Houthi-Yemen
Houthi fighters stand on the rubble of an army weapons depot destroyed by an air strike in Yemen's northwestern city of Saada on April 1, 2015. Reuters/Naiyf Rahma

Dozens of workers were killed in an explosion at a dairy factory in Hodeida, a port city on Yemen’s western coast, shortly after midnight on Wednesday, with locals attributing the blast to a Saudi Arabia-led coalition airstrike targeting the Shiite Houthi rebels.

Local medical source told Reuters that at least 25 workers were killed in the explosion at the factory, located near an army camp loyal to former Yemeni president Ali Abdullah Saleh, who had allegedly assisted the Houthi militants gain control over most of the Yemeni military.

A pro-Houthi website, 26September, claimed that 37 workers were killed and 80 were wounded at a dairy and oil factory “during the aggressive air strikes which targeted the two factories last night.” There are also conflicting accounts claiming that rockets fired from the army base to counter Saudi-led airstrikes hit the factory and caused the explosion, Reuters reported.

Meanwhile, the Associated Press (AP) cited Yemeni officials who claimed that the dairy factory was being used by rebels as a weapons cache.
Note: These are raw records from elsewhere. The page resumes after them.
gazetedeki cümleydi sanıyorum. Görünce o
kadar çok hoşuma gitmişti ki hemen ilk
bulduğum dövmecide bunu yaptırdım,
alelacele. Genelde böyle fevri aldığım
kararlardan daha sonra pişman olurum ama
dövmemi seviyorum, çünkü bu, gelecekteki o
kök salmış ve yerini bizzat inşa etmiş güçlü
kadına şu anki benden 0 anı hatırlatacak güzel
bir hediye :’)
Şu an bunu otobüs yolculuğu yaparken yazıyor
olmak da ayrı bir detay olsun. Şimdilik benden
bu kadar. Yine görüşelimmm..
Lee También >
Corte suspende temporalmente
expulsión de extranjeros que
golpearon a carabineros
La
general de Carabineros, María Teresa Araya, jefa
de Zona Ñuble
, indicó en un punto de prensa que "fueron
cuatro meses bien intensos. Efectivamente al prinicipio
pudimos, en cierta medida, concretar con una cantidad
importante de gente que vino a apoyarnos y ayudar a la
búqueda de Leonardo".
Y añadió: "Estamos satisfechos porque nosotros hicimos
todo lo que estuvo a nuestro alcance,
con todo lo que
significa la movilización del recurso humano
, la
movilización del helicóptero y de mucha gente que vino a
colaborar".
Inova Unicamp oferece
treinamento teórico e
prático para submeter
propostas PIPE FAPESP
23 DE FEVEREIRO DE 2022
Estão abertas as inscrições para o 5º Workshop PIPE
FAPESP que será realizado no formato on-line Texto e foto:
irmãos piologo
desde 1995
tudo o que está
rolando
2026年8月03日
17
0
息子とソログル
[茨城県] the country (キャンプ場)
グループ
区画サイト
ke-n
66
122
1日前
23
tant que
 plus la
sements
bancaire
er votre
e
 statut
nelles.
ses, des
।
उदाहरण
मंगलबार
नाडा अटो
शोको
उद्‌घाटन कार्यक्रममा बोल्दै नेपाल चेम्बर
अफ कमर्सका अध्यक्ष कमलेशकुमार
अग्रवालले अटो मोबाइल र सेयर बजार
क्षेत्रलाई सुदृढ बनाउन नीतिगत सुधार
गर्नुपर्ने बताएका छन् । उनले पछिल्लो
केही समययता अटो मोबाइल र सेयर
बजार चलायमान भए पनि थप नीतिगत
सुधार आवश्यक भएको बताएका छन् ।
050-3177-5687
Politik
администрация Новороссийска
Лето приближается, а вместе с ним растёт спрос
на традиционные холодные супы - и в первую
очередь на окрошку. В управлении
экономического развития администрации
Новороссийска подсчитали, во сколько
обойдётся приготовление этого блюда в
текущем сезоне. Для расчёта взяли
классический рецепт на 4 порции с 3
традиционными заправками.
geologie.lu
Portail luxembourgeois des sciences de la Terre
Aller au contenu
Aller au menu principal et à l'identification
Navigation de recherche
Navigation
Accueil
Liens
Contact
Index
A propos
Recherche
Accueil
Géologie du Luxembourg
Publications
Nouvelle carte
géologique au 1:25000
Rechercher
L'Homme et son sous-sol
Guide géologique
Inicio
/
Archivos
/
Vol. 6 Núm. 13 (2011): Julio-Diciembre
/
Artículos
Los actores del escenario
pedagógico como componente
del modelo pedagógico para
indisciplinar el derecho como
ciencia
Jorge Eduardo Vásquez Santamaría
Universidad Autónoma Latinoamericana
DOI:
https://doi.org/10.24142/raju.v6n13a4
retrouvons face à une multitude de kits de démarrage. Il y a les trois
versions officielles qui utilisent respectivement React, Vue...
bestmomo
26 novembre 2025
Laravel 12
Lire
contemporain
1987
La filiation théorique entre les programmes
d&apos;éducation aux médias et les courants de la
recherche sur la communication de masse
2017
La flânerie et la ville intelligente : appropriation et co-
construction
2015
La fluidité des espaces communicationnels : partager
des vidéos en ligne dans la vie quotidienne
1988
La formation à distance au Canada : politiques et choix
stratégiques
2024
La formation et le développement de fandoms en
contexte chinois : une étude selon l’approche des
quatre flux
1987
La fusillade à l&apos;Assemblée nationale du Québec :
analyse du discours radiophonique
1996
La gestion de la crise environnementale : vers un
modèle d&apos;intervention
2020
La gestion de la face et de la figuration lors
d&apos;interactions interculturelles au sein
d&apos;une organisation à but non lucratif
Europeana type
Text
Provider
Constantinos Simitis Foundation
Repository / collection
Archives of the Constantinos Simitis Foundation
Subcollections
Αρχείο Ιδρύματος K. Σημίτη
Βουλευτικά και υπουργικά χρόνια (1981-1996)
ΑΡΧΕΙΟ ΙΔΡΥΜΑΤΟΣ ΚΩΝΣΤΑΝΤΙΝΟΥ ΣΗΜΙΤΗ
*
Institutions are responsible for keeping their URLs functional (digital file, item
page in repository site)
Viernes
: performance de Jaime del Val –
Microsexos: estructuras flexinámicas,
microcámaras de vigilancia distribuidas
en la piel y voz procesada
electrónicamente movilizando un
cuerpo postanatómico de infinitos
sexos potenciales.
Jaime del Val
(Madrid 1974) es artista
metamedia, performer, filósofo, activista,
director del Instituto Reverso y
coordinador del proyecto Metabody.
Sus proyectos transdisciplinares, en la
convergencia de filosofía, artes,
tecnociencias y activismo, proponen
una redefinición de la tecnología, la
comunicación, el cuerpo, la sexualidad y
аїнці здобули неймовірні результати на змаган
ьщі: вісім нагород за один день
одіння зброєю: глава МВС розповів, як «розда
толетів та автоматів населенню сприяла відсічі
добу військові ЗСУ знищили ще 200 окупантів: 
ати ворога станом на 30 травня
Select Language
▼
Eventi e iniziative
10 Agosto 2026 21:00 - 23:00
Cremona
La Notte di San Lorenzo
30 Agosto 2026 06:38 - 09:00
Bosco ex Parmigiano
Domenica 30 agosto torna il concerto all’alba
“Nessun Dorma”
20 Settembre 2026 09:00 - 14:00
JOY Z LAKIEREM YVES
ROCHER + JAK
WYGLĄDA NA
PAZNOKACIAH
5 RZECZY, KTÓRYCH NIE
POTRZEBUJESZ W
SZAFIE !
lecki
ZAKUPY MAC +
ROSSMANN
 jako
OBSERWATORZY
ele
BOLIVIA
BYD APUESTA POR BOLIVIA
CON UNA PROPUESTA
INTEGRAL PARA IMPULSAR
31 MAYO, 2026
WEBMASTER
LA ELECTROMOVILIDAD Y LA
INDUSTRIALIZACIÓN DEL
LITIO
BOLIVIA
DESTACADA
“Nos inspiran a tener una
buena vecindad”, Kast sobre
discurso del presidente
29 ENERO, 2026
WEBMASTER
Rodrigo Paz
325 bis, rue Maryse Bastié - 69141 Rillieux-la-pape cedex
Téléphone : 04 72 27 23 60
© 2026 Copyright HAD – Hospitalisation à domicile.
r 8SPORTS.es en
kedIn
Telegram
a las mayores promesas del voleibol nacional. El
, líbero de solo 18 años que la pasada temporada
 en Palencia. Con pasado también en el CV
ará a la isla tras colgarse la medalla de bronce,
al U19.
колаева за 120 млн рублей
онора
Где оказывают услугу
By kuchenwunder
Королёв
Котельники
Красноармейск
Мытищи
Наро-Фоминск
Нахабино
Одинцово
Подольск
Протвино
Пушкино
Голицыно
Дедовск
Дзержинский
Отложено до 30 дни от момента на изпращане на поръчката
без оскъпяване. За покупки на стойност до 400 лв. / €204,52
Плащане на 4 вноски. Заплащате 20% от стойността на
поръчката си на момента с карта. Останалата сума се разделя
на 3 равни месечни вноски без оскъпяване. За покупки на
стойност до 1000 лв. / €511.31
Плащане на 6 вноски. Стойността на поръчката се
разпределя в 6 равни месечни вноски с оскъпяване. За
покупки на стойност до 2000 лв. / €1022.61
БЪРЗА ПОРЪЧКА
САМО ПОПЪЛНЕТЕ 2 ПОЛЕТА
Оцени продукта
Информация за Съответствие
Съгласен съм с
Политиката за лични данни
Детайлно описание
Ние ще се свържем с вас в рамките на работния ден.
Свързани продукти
The AP report also said that it was not clear if the workers died from the airstrikes, return fire or the subsequent explosion.

According to reports, Wednesday's incident, which comes a day after Saudi Arabian forces and the Houthis reportedly engaged in a heavy cross-border fire, is one of the biggest cases of civilian deaths since the Saudi Arabia-led coalition began airstrikes last week.

The Saudi-led airstrikes marked a major escalation in the Yemen crisis, in which Shia-majority Iran has backed the Houthis while Sunni Muslim monarchies in the Gulf have supported Yemen’s exiled President Abed Rabbo Mansour Hadi.